The clip here of Olsen & Johnson in 'Fireball Free For All' is a watered-down version of their wild stage show HELLZAPOPPIN', which was never performed the same way twice - that would have been impossible. Anyway, around 1945 they did do a film version, which - to say the least- is frantic. If you love wild slapstick comedy and the insanity of Olsen & Johnson, you'll love the movie.
Such time as there was on the air...the first two Louisville stations, WAVE (TV) and WHAS-TV, operated 7 days a week-but only from 3pm-11pm daily! The total day's news-all of 30 minutes-was from 6:00-6:15 pm and 10:00-10:15 pm. (We were on CT until 1961.)
Most early television aired live; production was based on the East Coast--New York, in particular. But the Western series here were filmed, like theatrical B features.
@@JeffDeWitt Correct; the only alternative to film in the pre-videotape era was kinescope--itself a film of a TV monitor showing a live telecast. The quality was poor; much inferior to film. "I Love Lucy" pioneered filmed situation comedies; the filmed episodes could be rebroadcast over and over again in higher quality.
The Dumont Electronicam, which combined a motion-picture camera with a TV camera in the same unit, was unsuccessful; Dumont couldn't compete with the other networks.
I wish I was around during this time. Is that the Bill Hayes from Days Of our Lives? At 5:32?That would be nice to have those variety shows again, where the people sing and have comedy sketches. But without the cigarette ads.Now my grandpa LOVED Hopalong Cassidy. And The Lone Ranger! especially The Lone Ranger. I just about bet you he was the first one to get television in the neighborhood back then. I used to have a cassette tape I bought at a library book sale, It had old soap operas on radio. The Goldbergs were one of the shows. I remember that music, but this was a soap opera. And this television show was live I read somewhere. Plus I read that the poor man that played Mr. Goldberg was falsely accused of being a communist, they fired him from the show and after they proved he was not a communist, they still banned him from television and the poor man killed himself. And Mama was also a live program, they said this show was very good, as was The Goldbergs.
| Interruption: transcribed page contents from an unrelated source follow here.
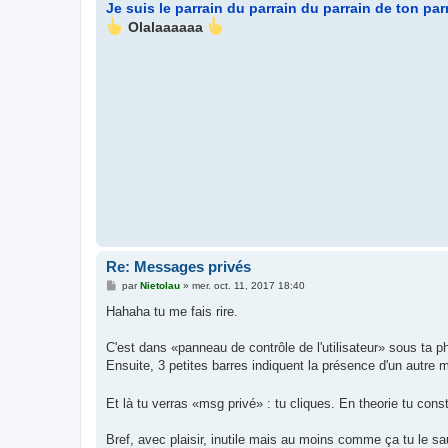
Je suis le parrain du parrain du parrain de ton par
Olalaaaaaa
Re: Messages privés
M
par
Nietolau
»
mer. oct. 11, 2017 18:40
e
s
Hahaha tu me fais rire.
s
a
g
C'est dans «panneau de contrôle de l'utilisateur» sous ta ph
e
Ensuite, 3 petites barres indiquent la présence d'un autre 
Et là tu verras «msg privé» : tu cliques. En theorie tu const
Bref, avec plaisir, inutile mais au moins comme ça tu le s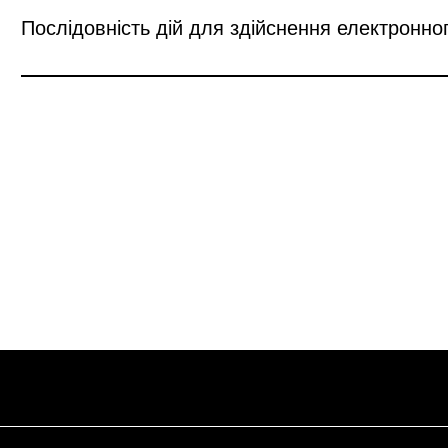
Послідовність дій для здійснення електронно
The original "CRUSADER RABBIT", produced by Jay Ward & Alex Anderson [Television Arts Productions], was produced from 1949 through '51 (195 episodes), but didn't appear nationally in syndication until 1950.
I am so grateful to channels like these who present rare archived material like this. What an interesting find! Edit: I am commenting this on April 9, 2019.
}tee hee{ I'd loved to have seen the Ed Wynn Show, judging by the monologue shown. Fireball Free for All looked cute, too! Life of Riley with Jackie Gleason? I thought I saw this one from you among the fall previews with William Bendix?
In another 40 years they will be reminiscing about the Gay 1990's, but they will be talking about actual gay people of the 90's! I don't think I want to be around to see that!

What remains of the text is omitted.